Ever since the early 1900s, the prospect of wearing white after Labor Day has remained a hard and fast rule among etiquette junkies. Despite over a hundred years of tradition, public support for the traditional early-September wardrobe shift has been steadily declining. Even modern-day etiquette experts agree that wearing white after Labor Day is no longer the faux pas it used to be.
One thing etiquette experts don’t seem to agree on, however, is how the tradition first came about. The trend largely dominated American fashion from the late 1800s to an eventual climax in the mid to late 1950s. The general consensus among fashionistas and historical experts alike is that the trend originated from a combination of practicality and the poor wanting to imitate the rich.
The idea of the middle-class imitating the actions, clothing and lifestyles of the rich and famous is not a new concept. The idea was first coined by the French in the early 500s AD and plays heavily into the tradition of not wearing white after Labor Day.
Up until the mid-1950s, rich and famous city dwellers would drape themselves in white linens and cottons in order to beat the summer heat. Much of this had to do with the fact that air conditioning had not yet been invented. When the rich would return from their summer homes in the country, they would switch their wardrobe to darker, warmer clothes in preparation for the winter. The switch to darker clothes also had the added benefit of announcing to the world that they were wealthy enough to purchase an entirely new wardrobe on a whim.
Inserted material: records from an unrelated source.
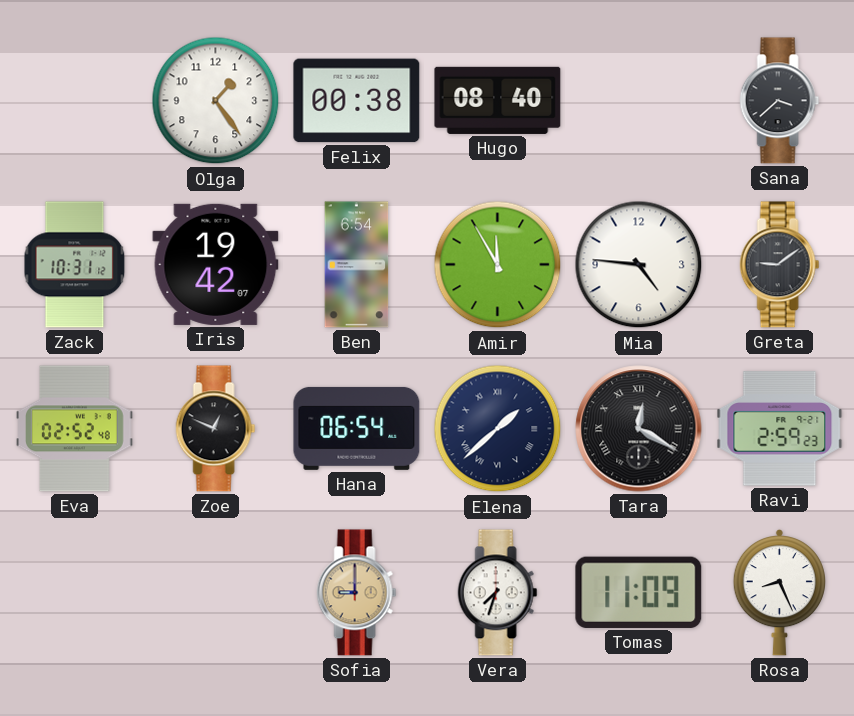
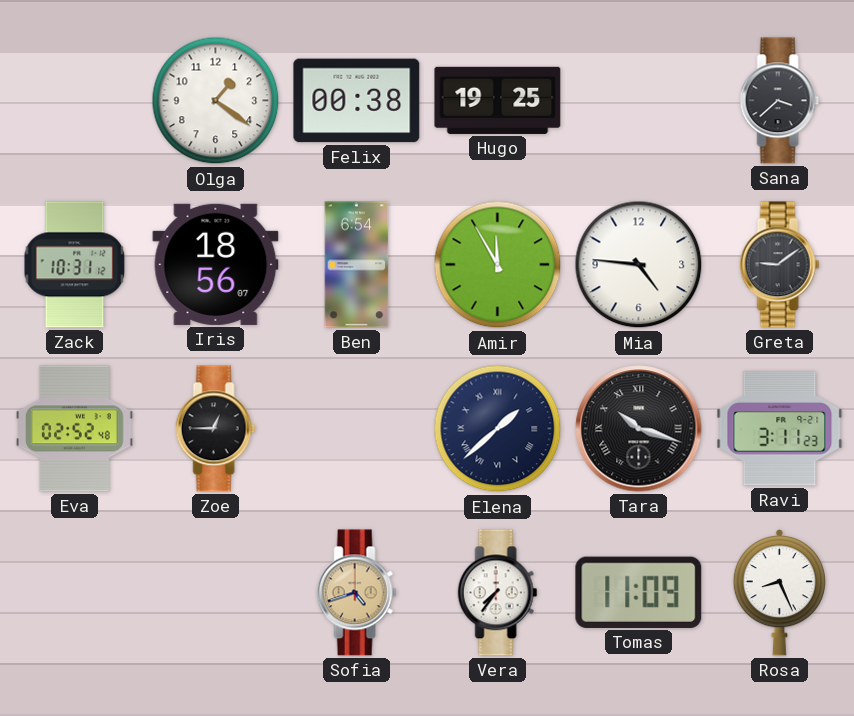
Olga: 1:24 -> 1:21
Hugo: 08:40 -> 19:25
Iris: 19:42 -> 18:56
Zoe: 12:49 -> 12:45
Hana: 06:54 -> none
Tara: 12:20 -> 10:18
Ravi: 2:59 -> 3:11
Sofia: 9:00 -> 4:42
Vera: 7:33 -> 7:36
Much of the switch to white for the summer months had to do with practicality. “Not only was there no air-conditioning, but people did not go around in T shirts and halter tops. They wore what we would now consider fairly formal clothes,” said Miss Manners columnist Judith Martin. “And white is of a lighter weight.”
Judging by what designers have sent down the runway this fall, old Labor Day traditions aren’t likely to be followed by many.
Even with that being said, the transition to wearing white after Labor Day can be tough; especially for those who have abided by the rule for their whole lives. In order to make the switch as easy as possible, here are a few tips to help ease your transition.
1. Pair white with darker colors
Instead of wearing an outfit dominated by white, blocking out your colors can be a smart choice for the colder winter months. Dark hoodies with accents of white can be perfect for corporate holiday parties.
2. Consider wearing alternate colors
Alternate colors such as red, black and charcoal can be a great way to transition your wardrobe from the heat of summer to the cold of winter.
3. Accessorize in white
The easiest and most conservative way to wear white in winter is to accessorize. A white tote, belt or necklace can be the perfect complement to an otherwise dark outfit.
Despite over a century of tradition, it appears as though the fashion industry has embraced the idea of wearing white after Labor Day. Elle Magazine summed it up best, stating that. “Nobody cares who wears what as long as it looks good.”